(RECORDS FOR THE TASK Opens)

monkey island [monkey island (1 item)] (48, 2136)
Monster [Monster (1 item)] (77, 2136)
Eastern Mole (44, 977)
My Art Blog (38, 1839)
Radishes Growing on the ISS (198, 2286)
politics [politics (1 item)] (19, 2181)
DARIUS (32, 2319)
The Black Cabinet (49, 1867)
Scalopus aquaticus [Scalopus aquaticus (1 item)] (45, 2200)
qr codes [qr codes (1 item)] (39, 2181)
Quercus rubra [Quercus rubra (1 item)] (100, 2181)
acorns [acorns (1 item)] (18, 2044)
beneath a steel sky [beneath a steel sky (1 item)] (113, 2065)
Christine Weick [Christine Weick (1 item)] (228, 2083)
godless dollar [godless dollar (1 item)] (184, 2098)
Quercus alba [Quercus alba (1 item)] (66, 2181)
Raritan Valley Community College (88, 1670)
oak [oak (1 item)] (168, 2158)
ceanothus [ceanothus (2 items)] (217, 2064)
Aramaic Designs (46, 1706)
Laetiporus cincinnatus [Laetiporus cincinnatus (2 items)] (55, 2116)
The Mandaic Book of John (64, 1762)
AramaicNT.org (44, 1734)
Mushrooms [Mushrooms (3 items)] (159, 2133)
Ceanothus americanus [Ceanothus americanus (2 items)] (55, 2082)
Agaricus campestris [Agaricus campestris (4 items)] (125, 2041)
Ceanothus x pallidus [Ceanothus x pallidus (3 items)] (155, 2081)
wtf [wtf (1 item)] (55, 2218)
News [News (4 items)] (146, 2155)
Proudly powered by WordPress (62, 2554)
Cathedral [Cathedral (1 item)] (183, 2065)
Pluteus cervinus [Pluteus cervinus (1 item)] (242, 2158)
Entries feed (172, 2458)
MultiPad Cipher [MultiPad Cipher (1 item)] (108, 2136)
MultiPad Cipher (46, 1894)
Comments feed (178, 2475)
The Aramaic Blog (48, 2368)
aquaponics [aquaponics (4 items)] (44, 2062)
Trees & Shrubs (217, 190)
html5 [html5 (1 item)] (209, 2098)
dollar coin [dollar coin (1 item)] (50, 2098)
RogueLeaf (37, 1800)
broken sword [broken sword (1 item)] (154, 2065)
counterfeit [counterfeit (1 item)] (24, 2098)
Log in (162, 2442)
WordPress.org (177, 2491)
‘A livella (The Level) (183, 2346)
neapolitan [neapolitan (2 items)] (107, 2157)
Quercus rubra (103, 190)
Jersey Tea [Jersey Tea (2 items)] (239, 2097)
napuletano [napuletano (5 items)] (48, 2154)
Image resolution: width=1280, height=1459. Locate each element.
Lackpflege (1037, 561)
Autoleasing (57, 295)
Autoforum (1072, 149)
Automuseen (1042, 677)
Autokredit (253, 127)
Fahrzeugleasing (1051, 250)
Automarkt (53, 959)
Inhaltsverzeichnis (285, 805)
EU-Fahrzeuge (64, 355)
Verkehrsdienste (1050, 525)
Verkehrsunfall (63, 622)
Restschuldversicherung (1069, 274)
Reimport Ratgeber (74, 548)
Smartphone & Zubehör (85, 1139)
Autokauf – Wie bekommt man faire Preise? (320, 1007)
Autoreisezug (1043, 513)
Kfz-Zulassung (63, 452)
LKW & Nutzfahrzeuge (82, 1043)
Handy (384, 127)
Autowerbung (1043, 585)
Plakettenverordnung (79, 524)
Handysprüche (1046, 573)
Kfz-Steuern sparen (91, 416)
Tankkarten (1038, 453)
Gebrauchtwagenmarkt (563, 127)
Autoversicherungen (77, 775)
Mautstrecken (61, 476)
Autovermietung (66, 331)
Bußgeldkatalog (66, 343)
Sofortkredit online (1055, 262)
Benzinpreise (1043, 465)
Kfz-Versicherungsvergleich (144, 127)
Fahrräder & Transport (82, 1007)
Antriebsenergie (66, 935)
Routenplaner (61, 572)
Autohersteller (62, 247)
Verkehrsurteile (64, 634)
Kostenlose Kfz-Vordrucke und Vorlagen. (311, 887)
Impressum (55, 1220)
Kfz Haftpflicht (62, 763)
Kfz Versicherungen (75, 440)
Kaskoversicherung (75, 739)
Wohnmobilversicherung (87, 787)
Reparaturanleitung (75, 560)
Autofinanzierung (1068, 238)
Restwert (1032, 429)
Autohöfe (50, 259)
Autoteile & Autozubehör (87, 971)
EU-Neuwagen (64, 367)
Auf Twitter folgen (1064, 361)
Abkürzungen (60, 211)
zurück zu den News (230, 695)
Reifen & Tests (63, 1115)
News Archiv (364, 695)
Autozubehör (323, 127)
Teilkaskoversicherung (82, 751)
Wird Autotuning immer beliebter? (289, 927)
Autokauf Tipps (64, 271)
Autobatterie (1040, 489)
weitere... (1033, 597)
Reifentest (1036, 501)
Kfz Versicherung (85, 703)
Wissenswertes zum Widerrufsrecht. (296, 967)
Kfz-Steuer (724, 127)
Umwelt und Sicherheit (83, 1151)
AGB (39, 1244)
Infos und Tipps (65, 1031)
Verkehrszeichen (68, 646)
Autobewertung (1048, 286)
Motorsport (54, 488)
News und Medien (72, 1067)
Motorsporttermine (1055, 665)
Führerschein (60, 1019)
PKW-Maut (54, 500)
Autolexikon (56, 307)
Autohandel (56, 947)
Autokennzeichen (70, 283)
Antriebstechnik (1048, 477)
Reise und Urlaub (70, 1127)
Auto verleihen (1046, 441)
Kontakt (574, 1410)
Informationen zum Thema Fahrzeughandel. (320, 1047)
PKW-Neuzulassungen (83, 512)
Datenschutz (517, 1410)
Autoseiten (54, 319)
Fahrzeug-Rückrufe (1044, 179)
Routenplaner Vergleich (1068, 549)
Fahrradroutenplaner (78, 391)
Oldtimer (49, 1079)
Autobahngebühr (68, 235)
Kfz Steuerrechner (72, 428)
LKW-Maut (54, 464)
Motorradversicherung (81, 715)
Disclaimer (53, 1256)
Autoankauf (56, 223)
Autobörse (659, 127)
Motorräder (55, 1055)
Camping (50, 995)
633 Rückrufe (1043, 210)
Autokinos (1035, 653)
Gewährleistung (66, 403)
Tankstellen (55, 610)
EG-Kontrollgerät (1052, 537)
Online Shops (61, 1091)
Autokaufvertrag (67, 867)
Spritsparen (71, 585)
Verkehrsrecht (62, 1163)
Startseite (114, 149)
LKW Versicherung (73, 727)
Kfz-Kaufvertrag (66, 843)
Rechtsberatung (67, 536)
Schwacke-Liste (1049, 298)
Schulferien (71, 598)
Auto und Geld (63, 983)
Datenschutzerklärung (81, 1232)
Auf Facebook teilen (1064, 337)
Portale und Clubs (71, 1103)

(RECORDS FOR THE TASK Closes)

Copy each line holding "rubra" from the material above.

Quercus rubra [Quercus rubra (1 item)] (100, 2181)
Quercus rubra (103, 190)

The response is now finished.